Changes in spark spreads and dark spreads for a given electricity power market indicate the general operational competitiveness of coal-fired or natural gas-fired electric generators in meeting the market’s electricity demand. These spreads are calculated by comparing the day-ahead, wholesale power market price with the delivered input price of the fuel, and are adjusted for the energy content of the fuel and the relative conversion efficiency of power plants. These values can then be compared with wholesale power prices, which, in this example, are the average day-ahead prices at the PJM Western hub.

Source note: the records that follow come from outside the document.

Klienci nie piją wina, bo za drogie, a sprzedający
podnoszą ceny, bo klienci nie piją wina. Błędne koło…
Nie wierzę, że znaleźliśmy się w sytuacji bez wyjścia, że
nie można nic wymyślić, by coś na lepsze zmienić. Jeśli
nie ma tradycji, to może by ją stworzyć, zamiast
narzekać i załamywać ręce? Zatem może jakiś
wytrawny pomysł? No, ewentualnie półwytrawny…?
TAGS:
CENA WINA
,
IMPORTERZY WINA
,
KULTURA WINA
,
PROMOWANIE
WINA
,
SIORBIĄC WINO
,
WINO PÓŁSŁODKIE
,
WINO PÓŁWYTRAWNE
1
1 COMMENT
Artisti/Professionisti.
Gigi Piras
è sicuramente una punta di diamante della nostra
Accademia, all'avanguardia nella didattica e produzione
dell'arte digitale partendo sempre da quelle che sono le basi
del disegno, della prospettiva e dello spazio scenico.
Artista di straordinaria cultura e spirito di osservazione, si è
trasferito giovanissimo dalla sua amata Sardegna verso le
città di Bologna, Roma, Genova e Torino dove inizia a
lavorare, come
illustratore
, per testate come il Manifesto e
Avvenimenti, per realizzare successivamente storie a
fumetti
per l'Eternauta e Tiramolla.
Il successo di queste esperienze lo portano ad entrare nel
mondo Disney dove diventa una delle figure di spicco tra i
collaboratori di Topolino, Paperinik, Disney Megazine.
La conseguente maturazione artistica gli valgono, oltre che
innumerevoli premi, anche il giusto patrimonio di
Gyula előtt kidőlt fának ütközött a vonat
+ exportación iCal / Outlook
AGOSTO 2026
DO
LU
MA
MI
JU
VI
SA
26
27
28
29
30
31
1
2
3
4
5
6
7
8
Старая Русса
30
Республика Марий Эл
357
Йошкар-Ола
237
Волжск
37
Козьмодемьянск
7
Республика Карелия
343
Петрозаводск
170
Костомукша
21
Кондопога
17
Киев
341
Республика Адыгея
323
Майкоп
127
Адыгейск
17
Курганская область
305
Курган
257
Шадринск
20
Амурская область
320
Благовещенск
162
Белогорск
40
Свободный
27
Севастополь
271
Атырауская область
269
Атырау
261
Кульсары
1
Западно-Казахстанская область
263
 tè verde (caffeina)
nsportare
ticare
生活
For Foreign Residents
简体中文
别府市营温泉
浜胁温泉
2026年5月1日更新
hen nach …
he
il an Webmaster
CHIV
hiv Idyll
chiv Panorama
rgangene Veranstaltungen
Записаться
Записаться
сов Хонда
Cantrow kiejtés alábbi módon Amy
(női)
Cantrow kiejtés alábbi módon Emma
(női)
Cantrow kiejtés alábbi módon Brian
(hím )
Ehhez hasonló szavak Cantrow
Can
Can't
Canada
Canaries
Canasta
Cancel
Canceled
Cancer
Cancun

Delivered coal prices vary among coal supply regions based on the quality of coal, the transportation costs of shipping the coal, and other contract terms. Natural gas prices vary regionally and are calculated using spot market prices, which can be volatile on a day-to-day basis.
Coal and natural gas have different energy contents, and the power plants using these fuels have different heat rates, or energy conversion efficiencies. For this reason, spark and dark spreads are location-specific and reflect the characteristics of the fuels and the technical specifications of power plants in a given market.

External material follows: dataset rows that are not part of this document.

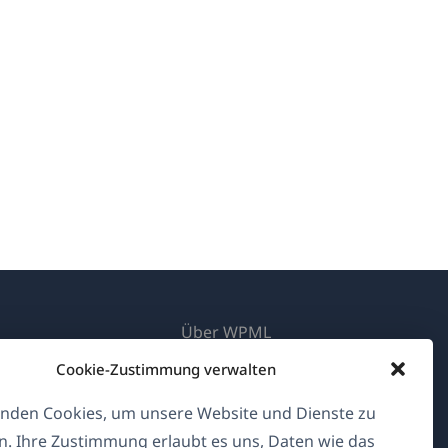
Über WPML
DSGVO & Datenschutzrichtlinie
Cookie-Zustimmung verwalten
(öffnet
Unserem Team beitreten
nden Cookies, um unsere Website und Dienste zu
in
n. Ihre Zustimmung erlaubt es uns, Daten wie das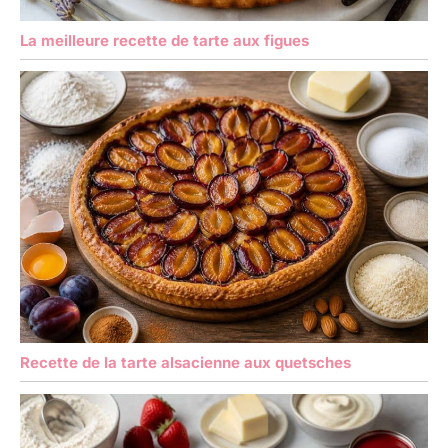
La meilleure recette de tarte aux figues
Recette de la tarte alsacienne aux quetsches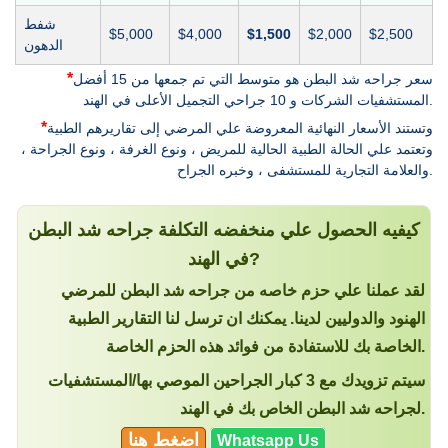
شفط
$5,000
$4,000
$1,500
$2,000
$2,500
الدهون
*
سعر جراحه شد البطن هو متوسط التي تم جمعها من 15 أفضل
المستشفيات الشركات و 10 جراحي التجميل الأعلى في الهند.
*
وتستند الأسعار النهائية المعروضة علي المرضي إلى تقاريرهم الطبية
وتعتمد علي الحالة الطبية الحالية للمريض ، ونوع الغرفة ، ونوع الجراحة ،
والعلامة التجارية للمستشفى ، وخبره الجراح.
كيفيه الحصول علي منخفضه التكلفة جراحه شد البطن
في الهند?
لقد عملنا علي حزم خاصه من جراحه شد البطن للمرضي
الهنود والدوليين لدينا. يمكنك ان ترسل لنا التقارير الطبية
الخاصة بك للاستفادة من فوائد هذه الحزم الخاصة.
سيتم تزويدك مع 3 كبار الجراحين الموصي بها/المستشفيات
لجراحه شد البطن الخاص بك في الهند.
اضغط هنا
Whatsapp Us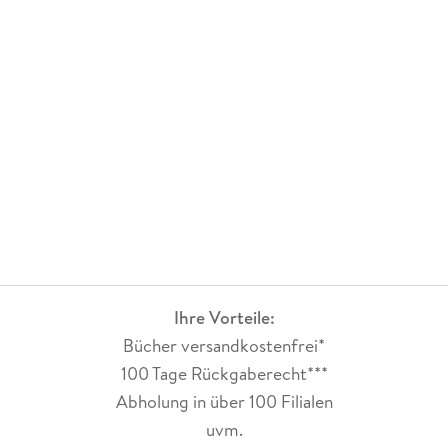
Ihre Vorteile:
Bücher versandkostenfrei*
100 Tage Rückgaberecht***
Abholung in über 100 Filialen
uvm.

For example, natural gas consumed in the electric power sector in the PJM region has an estimated heat content of 1,033 British thermal units (Btu) per cubic foot of natural gas. So far in 2017, the average price for natural gas in this area has averaged $2.54/million Btu, based on prices at the Texas Eastern Transmission Market Zone 3 (Tetco M3) trading hub, which generally reflects natural gas prices in Pennsylvania, New Jersey, and New York. Spot prices within PJM vary widely because of pipeline constraints transporting natural gas from production areas in the Appalachian region to different markets.

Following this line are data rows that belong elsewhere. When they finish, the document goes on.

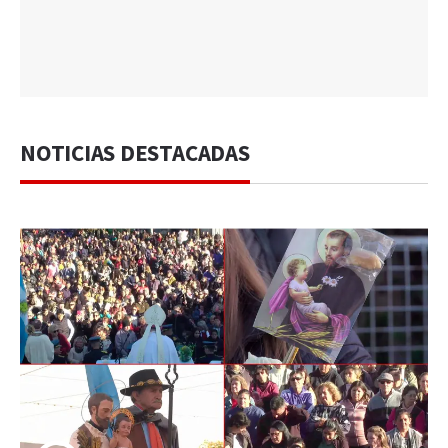
NOTICIAS DESTACADAS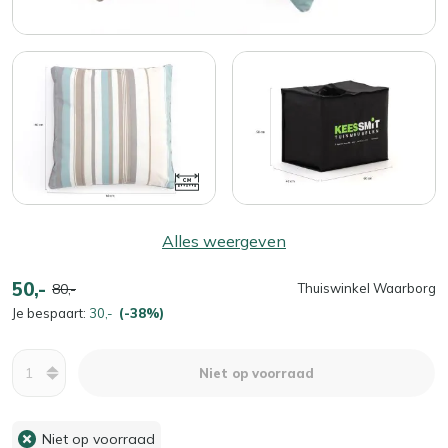
Alles weergeven
50,-
80,-
Thuiswinkel Waarborg
Je bespaart:
30,-
(-38%)
Aantal
Niet op voorraad
Niet op voorraad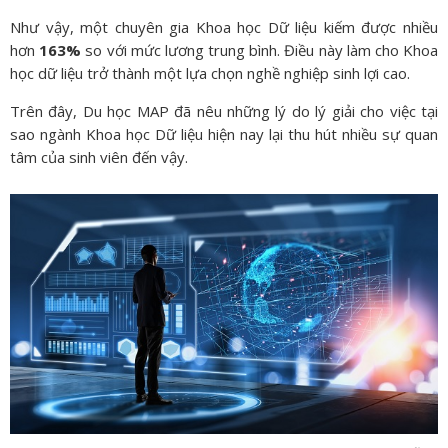
Như vậy, một chuyên gia Khoa học Dữ liệu kiếm được nhiều
hơn
163%
so với mức lương trung bình. Điều này làm cho Khoa
học dữ liệu trở thành một lựa chọn nghề nghiệp sinh lợi cao.
Trên đây, Du học MAP đã nêu những lý do lý giải cho việc tại
sao ngành Khoa học Dữ liệu hiện nay lại thu hút nhiều sự quan
tâm của sinh viên đến vậy.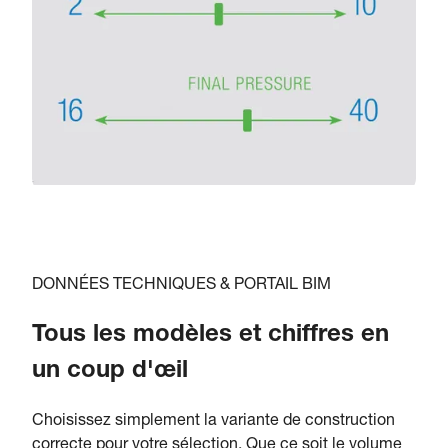
DONNÉES TECHNIQUES & PORTAIL BIM
Tous les modèles et chiffres en
un coup d'œil
Choisissez simplement la variante de construction
correcte pour votre sélection. Que ce soit le volume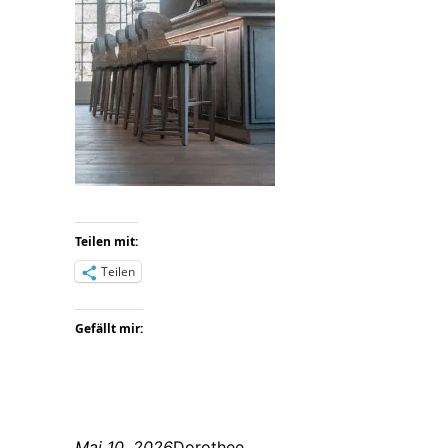
Teilen mit:
Teilen
Gefällt mir:
Mai 10, 2026
Dorothee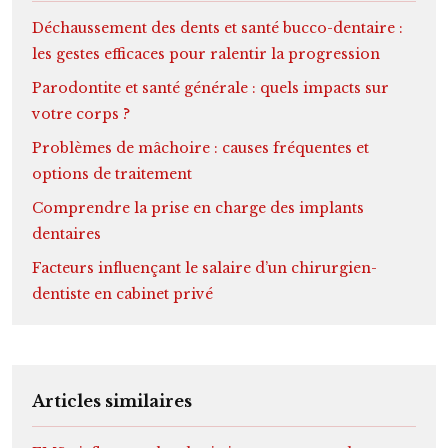
Déchaussement des dents et santé bucco-dentaire :
les gestes efficaces pour ralentir la progression
Parodontite et santé générale : quels impacts sur
votre corps ?
Problèmes de mâchoire : causes fréquentes et
options de traitement
Comprendre la prise en charge des implants
dentaires
Facteurs influençant le salaire d’un chirurgien-
dentiste en cabinet privé
Articles similaires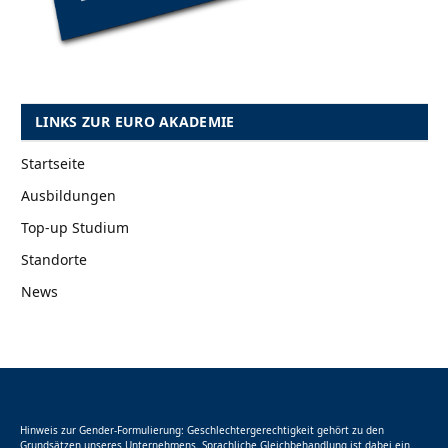
LINKS ZUR EURO AKADEMIE
Startseite
Ausbildungen
Top-up Studium
Standorte
News
Hinweis zur Gender-Formulierung: Geschlechtergerechtigkeit gehört zu den
Grundsätzen unseres Unternehmens. Sprachliche Gleichbehandlung ist dabei ein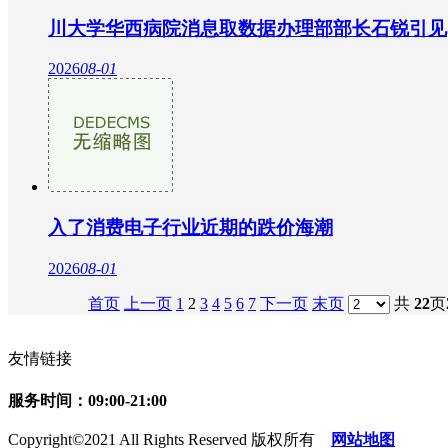
川大学华西病院消息取数据办理部部长石锐引见
2026
08-01
入了消费电子行业近期的跌价海潮
2026
08-01
首页
上一页
1
2
3
4
5
6
7
下一页
末页
共
22
页
友情链接
服务时间：09:00-21:00
Copyright©2021 All Rights Reserved 版权所有
网站地图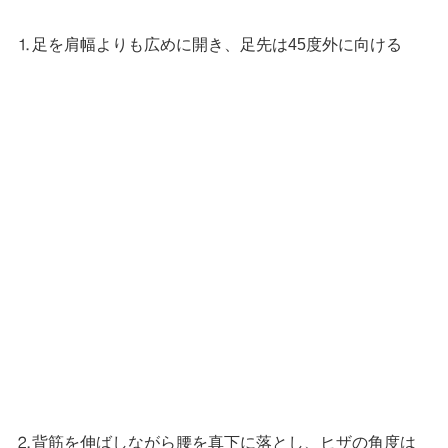
⒈足を肩幅よりも広めに開き、足先は45度外に向ける
⒉背筋を伸ばしながら腰を真下に落とし、ヒザの角度は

Natural gas combined-cycle plants in the PJM region are generally expected to produce one kilowatthour of electricity for every 7,300 Btu of natural gas. In the PJM region, combined-cycle plants are more commonly operated in direct competition with coal-fired generators. At the national level, average heat rates for all natural gas-fired generators have decreased over time (i.e., become more efficient) as more efficient natural gas power plants such as combined-cycle units have been installed and as older and less efficient units have been retired or converted to more efficient units.
Coal consumed in the PJM region has an estimated heat content of 22.5 million Btu/short ton, representing the consumption-weighted average heat content of various coal types. Coal prices in the region have averaged about $55/short ton so far this year. Adding in an assumed coal transportation cost of $17/short ton, the estimated delivered coal costs translate to about $3.20/million Btu, or about 34% higher than delivered natural gas costs. PJM-region coal plants are, on average, less efficient than natural gas combined-cycle units, requiring about 10,500 Btu of coal to produce one kilowatthour of electricity.
Although PJM-region spark and dark spreads appear to indicate that natural gas-fired units have been more profitable than coal-fired units recently, many factors affect these calculations, including the selection of representative fuel prices, generator heat rates, fuel delivery costs, and time of year considered.